Amount,Emp_Name,Cust_Name,hire_date
1731.510000000004,Jane Peacock,Phil Hughes,2017-04-01 00:00:00
1584.0000000000034,Margaret Park,Dan Miller,2017-05-03 00:00:00
1393.920000000002,Steve Johnson,Mark Philips,2017-10-17 00:00:00


As per the observation the difeerence between Jane Peacock and Steve Johnson is around $338 , this might be because of the difference in the hiring dates.
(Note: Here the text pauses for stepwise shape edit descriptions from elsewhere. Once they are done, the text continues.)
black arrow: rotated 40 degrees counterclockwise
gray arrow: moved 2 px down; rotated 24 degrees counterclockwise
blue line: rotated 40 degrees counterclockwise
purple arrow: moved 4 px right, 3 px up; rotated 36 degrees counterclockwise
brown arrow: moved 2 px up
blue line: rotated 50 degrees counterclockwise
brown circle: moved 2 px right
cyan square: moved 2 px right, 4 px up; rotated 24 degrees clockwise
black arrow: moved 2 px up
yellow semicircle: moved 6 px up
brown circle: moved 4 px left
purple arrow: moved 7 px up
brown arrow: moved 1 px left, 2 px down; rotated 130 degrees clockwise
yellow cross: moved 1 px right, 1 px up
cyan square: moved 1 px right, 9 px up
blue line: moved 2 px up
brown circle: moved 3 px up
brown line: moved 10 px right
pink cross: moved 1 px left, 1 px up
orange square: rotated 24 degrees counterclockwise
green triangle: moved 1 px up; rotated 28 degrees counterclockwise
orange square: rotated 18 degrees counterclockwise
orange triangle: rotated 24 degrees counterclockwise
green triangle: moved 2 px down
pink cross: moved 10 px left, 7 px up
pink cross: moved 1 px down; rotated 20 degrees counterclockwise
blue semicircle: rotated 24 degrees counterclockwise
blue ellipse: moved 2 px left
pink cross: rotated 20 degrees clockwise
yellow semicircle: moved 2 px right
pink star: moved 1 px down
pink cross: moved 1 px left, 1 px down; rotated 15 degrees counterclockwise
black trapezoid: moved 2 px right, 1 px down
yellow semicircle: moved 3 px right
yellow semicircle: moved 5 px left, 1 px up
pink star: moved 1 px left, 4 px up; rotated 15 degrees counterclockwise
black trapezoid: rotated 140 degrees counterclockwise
### Analyzing Sales by Country

In [73]:
%%sql

CREATE VIEW cust AS
  SELECT
    CASE
        WHEN (
                SELECT count(*)
                FROM customer
                WHERE country = c.country
                ) = 1 THEN "Other" # Where a country has only one customer, collected them into an "Other" group.
        ELSE country
    END AS Country,
    COUNT(DISTINCT c.customer_id) Total_Customers,
    SUM(il.unit_price) Total_Sales,
    SUM(il.unit_price)/COUNT(DISTINCT i.invoice_id) AVG_Sales_Per_Customer,
    c.first_name Customer_name
       
    FROM customer c 
    INNER JOIN invoice i ON i.customer_id =c.customer_id
    INNER JOIN invoice_line il ON il.invoice_id=i.invoice_id     
    GROUP BY country;


Done.


[]

In [75]:
%%sql
SELECT * 
 FROM cust

Done.


Country,Total_Customers,Total_Sales,AVG_Sales_Per_Customer,Customer_name
Other,1,39.6,7.919999999999999,Diego
Other,1,81.17999999999995,8.117999999999995,Mark
Other,1,69.30000000000001,7.700000000000001,Astrid
Other,1,60.39000000000004,8.627142857142863,Daan
Brazil,5,427.6800000000025,7.011147540983647,Fernanda
Canada,8,535.5900000000034,7.047236842105309,Ellie
Other,1,97.01999999999988,7.463076923076913,Luis
Czech Republic,2,273.24000000000103,9.108000000000034,František
Other,1,37.61999999999999,3.761999999999999,Kara
Other,1,79.19999999999996,7.199999999999997,Terhi


In [93]:
%%sql
SELECT *,
    CASE
        WHEN Country ='Other' THEN 1
        ELSE 0
        END
        AS Sorting
    FROM cust 
    GROUP BY country
    ORDER BY AVG_Sales_Per_Customer desc


Done.


Country,Total_Customers,Total_Sales,AVG_Sales_Per_Customer,Customer_name,Sorting
Czech Republic,2,273.24000000000103,9.108000000000034,František,0
United Kingdom,3,245.5200000000008,8.768571428571457,Phil,0
India,2,183.1500000000002,8.72142857142858,Puja,0
Germany,4,334.6200000000016,8.161463414634186,Leonie,0
USA,13,1040.490000000008,7.942671755725252,Dan,0
France,5,389.0700000000021,7.781400000000042,Wyatt,0
Other,1,75.23999999999998,7.523999999999998,Joakim,1
Canada,8,535.5900000000034,7.047236842105309,Ellie,0
Brazil,5,427.6800000000025,7.011147540983647,Fernanda,0
Portugal,2,185.13000000000025,6.383793103448284,Madalena,0


As per the observation, following countries are having highest average sales:
1. Czech Republic
2. United Kingdom
3. India

Using Chinook data I've analyzed Employee Sales Performance, sales by country, Top albums based on Genres.